Muszę się tu przenieść z moimi wątpliwościami dotyczącymi tegorocznej wystawy klubowej, bo nie są to wątpliwości co do znanych "przedmiotów" (przepraszam psy

) dyskusji, a dotyczą zdarzenia jakie miało miejsce na wystawie - czyli dyskwalifikacji psów z klasy championów z powodu wzrostu niezgodnego z wzorcem rasy.
Posiadam psa z rodowodem, jestem detalicznym wystawcą hobbystą

i wielką orędowniczką rasowych legalnych hodowli zwierząt, co w praktyce oznacza zachęcanie i kierowanie potencjalnych nabywców psów do posiadania pieska z rodowodem i kupienia go w hodowli.
Wystawy psów rasowych, obok celów hodowlanych - specjalistycznych, realizują również cele edukacyjne -jest publiczność - i propagują rasową hodowlę (piszę w skrócie).
Każdy laik (ale nie tylko laik) ogląda psy wystawiane w różnych klasach wiekowych.

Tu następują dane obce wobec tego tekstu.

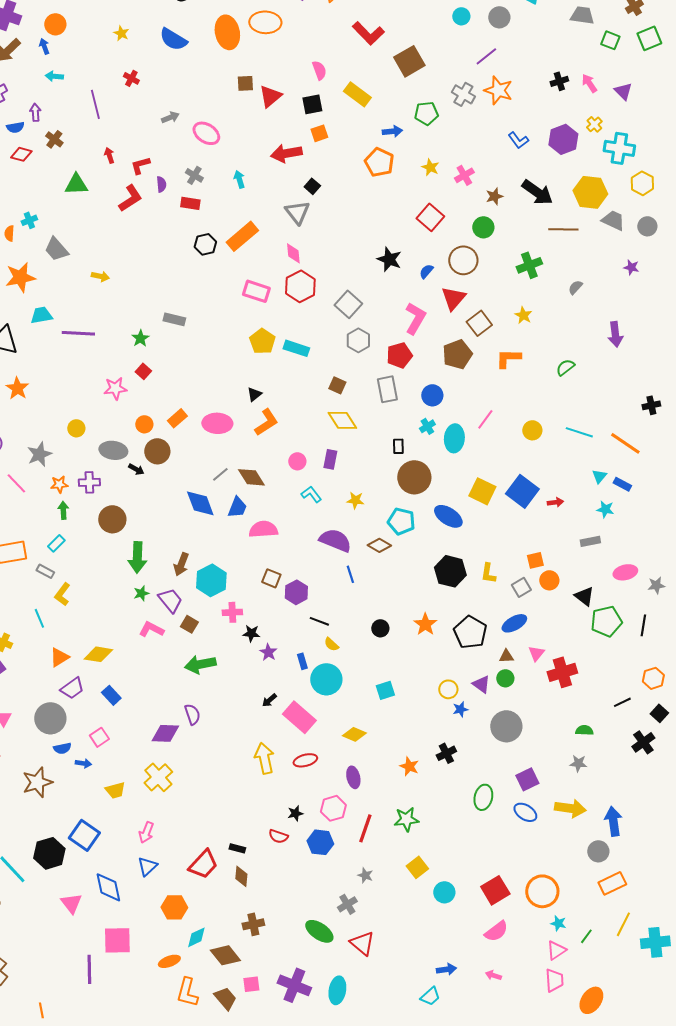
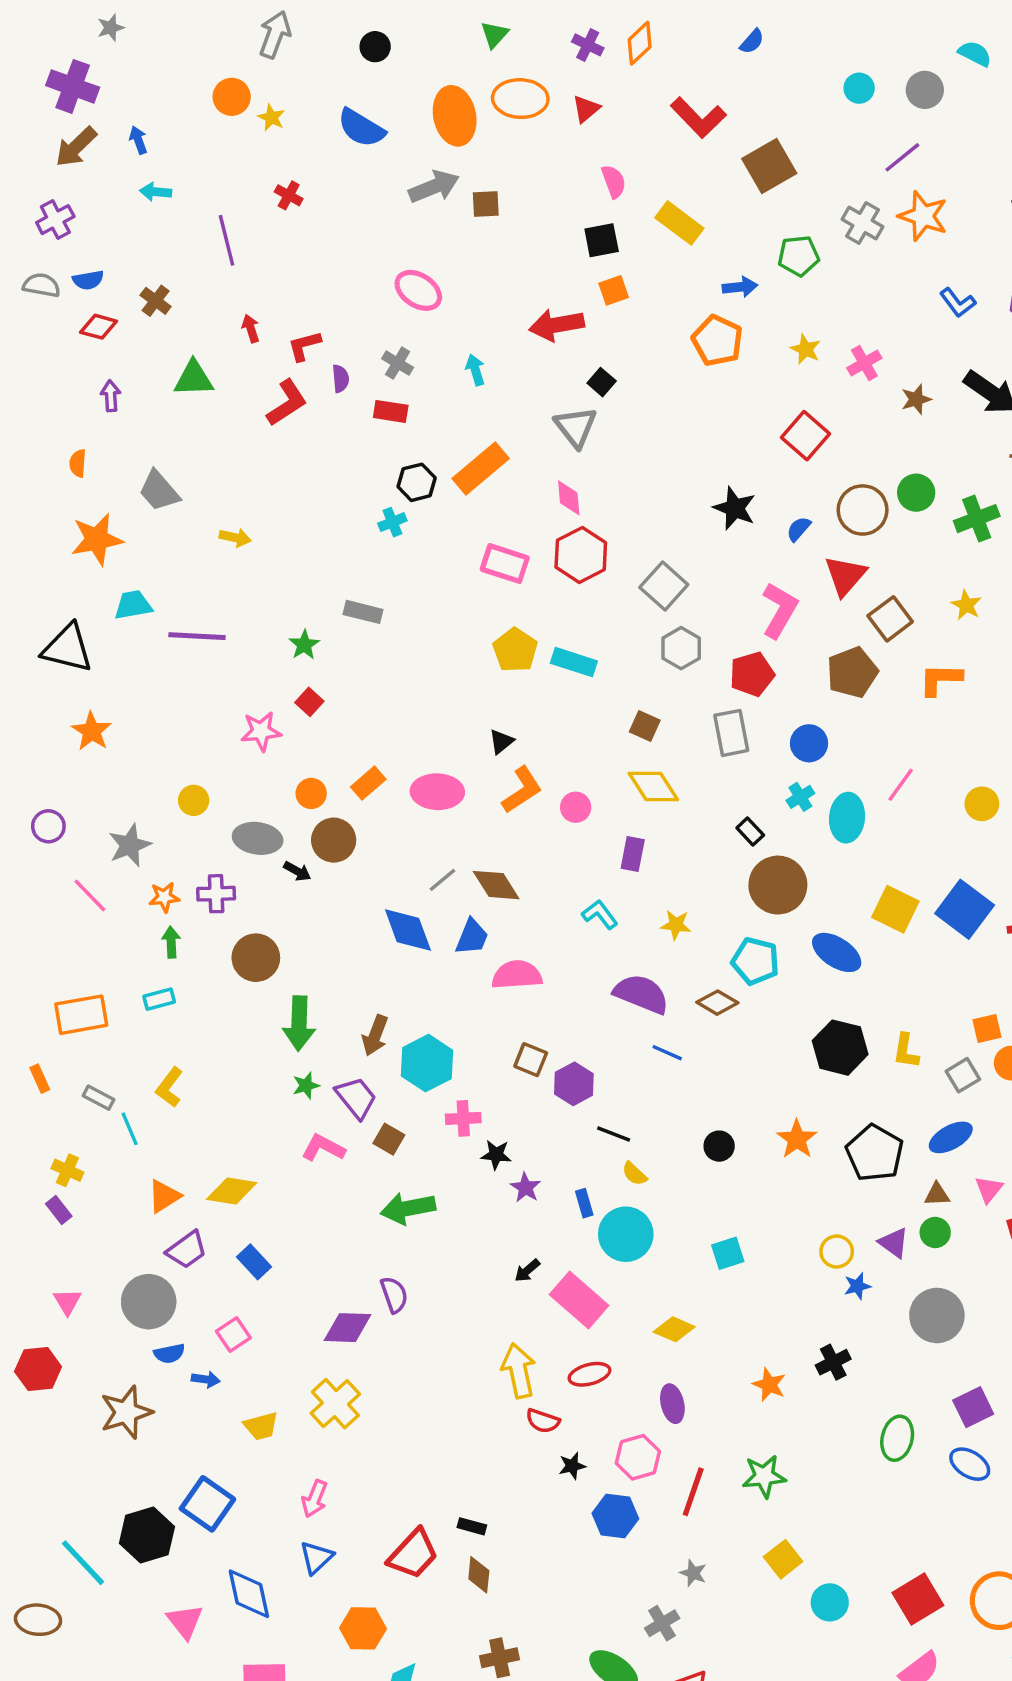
orange circle: (55, 24) -> (232, 97), moved
red triangle: (270, 96) -> (586, 109), moved, size x0.7
purple arrow: (35, 112) -> (111, 396), moved
gray arrow: (170, 117) -> (434, 187), moved, size x1.6
cyan cross: (29, 220) -> (392, 522), moved
green circle: (483, 227) -> (916, 493), moved
black rectangle: (398, 446) -> (750, 831), turned -42
pink circle: (297, 461) -> (576, 807), moved
cyan rectangle: (56, 543) -> (159, 999), turned 30
gray rectangle: (45, 571) -> (99, 1098), moved
blue line: (350, 574) -> (667, 1053), turned -48
red semicircle: (278, 836) -> (543, 1421), moved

Szczeniaki są słodkie

młodzieży wiele się wybacza (i słusznie), w klasie pośredniej wymagania rosną ( tak należy), następnie jest klasa "dorosła" - otwarta, gdzie ocenia się psy - teoretycznie - już ukształtowane, rozwinięte. Klasa , moim zdaniem, selekcyjna hodowlano, gdzie wada pozostaje wadą i wyrosnąć się z niej już raczej nie da. Klasa otwarta, gdzie jest najwiecej "dramatów", czyichś pogrzebanych nadziei, ale i klasa nobilitacji dla psów bliskich ideałowi wzorca, dająca przepustkę do klasy championów, i to przepustkę od 3 różnych sędziów z 3 różnych wystaw w tym jednej międzynarodowej lub klubowej, na dodatek w okresie nie krótszym niż pół roku między pierwszym, a trzecim CWC. Trzeba też zauważyć, że tych CWC championy maja zwykle więcej aniżeli wymagane 3 sztuki, bo w czasie oczekiwania na certyfikat, są często nadal wystawiane właśnie w klasie otwartej: niech je tam sędziowie mierzą, ważą, macają i wyjaśniają wszystkie swoje sędziowskie wątpliwości.
Uznaję autorytet słowackiego sędziego i jego wiedzę, ale uzasadnienie jego decyzji o dyskwalifikacji championów - wzrost niezgodny z wzorcem - traktuję jak policzek wymierzony jego kolegom po fachu. Każdy sędzia ma prawo do forowania swoich preferencji przy ocenie psa, każdy ma inne wrażenie ogólne ocenianego psa, ale jest niemożliwe, no i przepisy tego nie wymagają, żeby kandydat na championa mógł być oceniony przez wszystkie autorytety i specjalistów od BPP w tej części świata. A i tak ocena kilku ogólnie cenionych sedziów zwykle na taki championat się składa, bo to leży w interesie hodowcy czy własciciela, żeby pies miał oceny od uznanych sedziów z róznych krajów.
Wracając do meritum, o ile wiele wytycznych wzorca można interpretować wg uznania sedziego, o tyle wzrost trudno, bo miara - centymetr - jest po prostu niezmienna. Mamy szeroki przedział tolerancji wzrostu wzorca - aż 6 cm pomiędzy wartościami skrajnymi 64-70 cm dla psów. Sędziowie posiadają wiedzę w zakresie rozwoju ( wyrastania, dojrzewania) BPP, psy wg informacji były mierzone i nagle co sie stało ? Koledzy sędziowie sie nie przykładali do pracy i dopiero Pan Słowak skorygował ocenę championów na polskiej klubówce. Wzrost niezgodny z wzorcem?
Jest cała masa przyczyn, przez które champion może zostać zdyskwalifikowany, a nie dotyczą one wad wzorcowych. Może się agresywnie zachowywać - po championacie zamknęli go w kojcu i zdziczał, może nie mieć chumoru na wystawie - uwalić sie na ringu i ani drgnąć, może jego wystawca się żle zachowywać -bywa, może być totalnie nie w kondycji - zabiedzony lub też gruby jak beczka, ale te wszystkie zalety dzięki którym CWC w swoim czasie otrzymał pozostaja na swoim miejscu ( osadzenie uszu i ogona, zgryz, oczy i inne takie) oraz wzrost zgodny z wzorcem, to tak w dużym uproszczeniu.
W kazdym razie Pan Sędzia wywrócił mi swoją decyzją świat wystawowy do góry nogami.
Rozumiem walkę w klasie otwartej - to selekcja - ale jak ja mam teraz patrzeć na zmagania championów? Są zgodne z wzorcem czy nie?
Margo pomóż mi to zrozumieć, jesteś sędziną.